Best things about this back cover:
- Mapback!! Paperback design peaked with the mapback. All downhill since then. Every book should have a map on the back. If I started a publishing co., this would be the one and possibly only thing I cared about.
- Look at the detail. Tiny cabanas and beach chairs and umbrellas and everything.
- LOL "Bench." Thanks, map!
- Love the perspective on this one, with Calais visible in the far distance. And clouds! It's lovely, really.
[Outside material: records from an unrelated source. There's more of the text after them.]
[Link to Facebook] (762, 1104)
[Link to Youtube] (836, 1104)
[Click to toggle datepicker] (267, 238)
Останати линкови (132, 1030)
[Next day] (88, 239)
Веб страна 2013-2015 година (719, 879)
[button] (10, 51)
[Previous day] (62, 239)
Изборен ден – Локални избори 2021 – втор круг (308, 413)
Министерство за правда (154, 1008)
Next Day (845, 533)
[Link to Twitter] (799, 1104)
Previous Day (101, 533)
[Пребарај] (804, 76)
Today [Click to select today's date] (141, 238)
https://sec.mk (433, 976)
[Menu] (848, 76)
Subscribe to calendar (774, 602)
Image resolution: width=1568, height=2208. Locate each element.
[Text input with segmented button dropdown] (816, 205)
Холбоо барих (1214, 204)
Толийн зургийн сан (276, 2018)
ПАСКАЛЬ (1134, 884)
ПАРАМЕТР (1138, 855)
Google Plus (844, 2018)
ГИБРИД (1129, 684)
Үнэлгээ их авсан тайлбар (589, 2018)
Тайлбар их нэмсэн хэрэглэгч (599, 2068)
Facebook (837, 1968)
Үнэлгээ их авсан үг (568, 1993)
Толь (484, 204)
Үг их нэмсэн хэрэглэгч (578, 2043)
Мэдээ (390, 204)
- "Copes" is a weird word to describe what Poirot does. He's solving a case, not surviving a week-end with his in-laws.
Page 123~
But at that moment a stir and bustle was heard outside, and our old friend, the examining magistrate, accompanied by his clerk and M. Bex, with the doctor behind them, came bustling in.OK, a couple things. First, M. Bex, cool name. Second, was there no editor to say "absolutely not" to the repetition of "bustle"? "Bustling" almost seems like an intentional comical callback to "stir and bustle," but if that were so, I'd expect all the people to come "stirring and bustling in." "Bustling" on its own gives the appearance of laziness (both authorial and editorial).